From what I could tell, there was some sort of conflict. It was most likely some sort of subconscious amalgamation of all the zombie flicks I've seen where a small group of survivors hole up together in a "safe" location, only the other side was definitely human and not zombies. My brother was there somehow, but Susan wasn't, and I had some girl with me who I didn't know and while she wasn't my girlfriend there was that weird sexual tension there that I guess would be going on when you're two reasonably attractive people who have undergone some sort of extraordinary, potentially life ending trial. We were holed up in a suburb, but it had a creepy, pre-fab feeling like the Others compound on Lost. The armed contingent there were assholes, much like the security guards in the Dawn Of The Dead remake. They didn't let any of the "survivors" carry weapons and took away the guns my brother and I had upon entering. Like I said I have no idea what brought on the armed conflict, but it was spectacular. There were all sorts of terrific explosions, and secret super-fortified underground platforms being raised up to engage the enemy, who was launching over the fenced-in compound with some sort of propulsion device, silhouetted in mid-air by the flames behind them.
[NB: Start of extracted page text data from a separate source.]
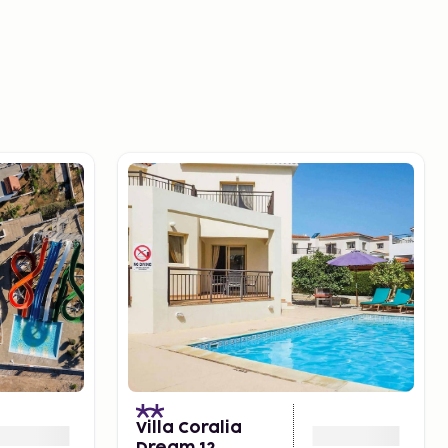
Villa Coralia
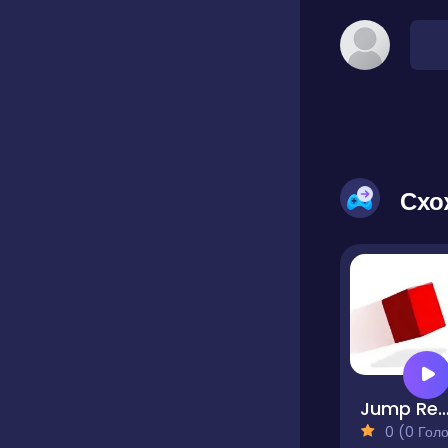
Схо
Jump Red Squ
0 (0 Голосів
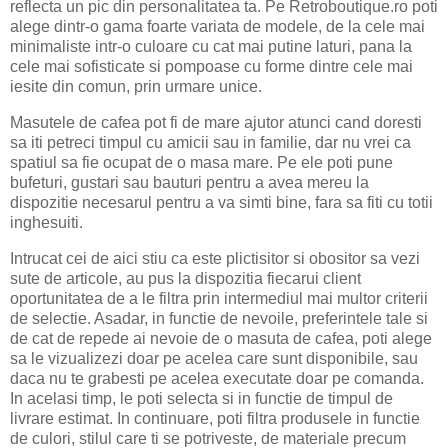
reflecta un pic din personalitatea ta. Pe Retroboutique.ro poti
alege dintr-o gama foarte variata de modele, de la cele mai
minimaliste intr-o culoare cu cat mai putine laturi, pana la
cele mai sofisticate si pompoase cu forme dintre cele mai
iesite din comun, prin urmare unice.
Masutele de cafea pot fi de mare ajutor atunci cand doresti
sa iti petreci timpul cu amicii sau in familie, dar nu vrei ca
spatiul sa fie ocupat de o masa mare. Pe ele poti pune
bufeturi, gustari sau bauturi pentru a avea mereu la
dispozitie necesarul pentru a va simti bine, fara sa fiti cu totii
inghesuiti.
Intrucat cei de aici stiu ca este plictisitor si obositor sa vezi
sute de articole, au pus la dispozitia fiecarui client
oportunitatea de a le filtra prin intermediul mai multor criterii
de selectie. Asadar, in functie de nevoile, preferintele tale si
de cat de repede ai nevoie de o masuta de cafea, poti alege
sa le vizualizezi doar pe acelea care sunt disponibile, sau
daca nu te grabesti pe acelea executate doar pe comanda.
In acelasi timp, le poti selecta si in functie de timpul de
livrare estimat. In continuare, poti filtra produsele in functie
de culori, stilul care ti se potriveste, de materiale precum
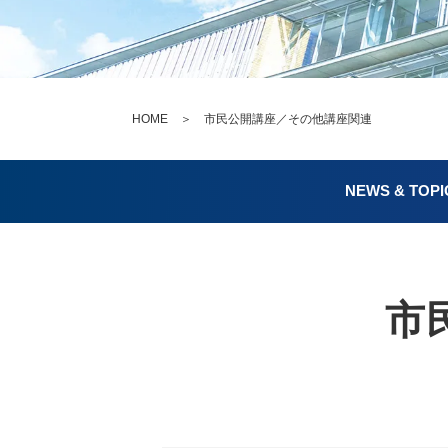
HOME
＞ 市民公開講座／その他講座関連
NEWS & TOPI
市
All this was viewed over my shoulder while running in the dark between houses, searching for shelter from the fighting. I finally got through to my Mom's house on a cell phone and the outgoing message on her answering machine was really bizarre. It was a message to Senator Joe Biden saying she had left the state for somewhere safer (we live in Michigan, whats Joe Biden got to do with us??) and that Joe Biden had better take good care of her sons or else he would have hell to pay. My pseudo-girlfriend and I found a deserted house and there was a victrola and a huge stack of pre-war blues 78s. I remember playing the St. Louis Blues by Bessie Smith while she asked me if I could find her a toaster, but I didn't think it was a good idea because we shouldn't use any electricity. Then there was some unpleasantness when the armed security forces came in and found us in the house. They took my pistol, even though I had no ammo and one of them was trying to put the moves on the girl and I was getting super pissed, and then I woke up and now it's 5 am and I most likely wont get back to sleep.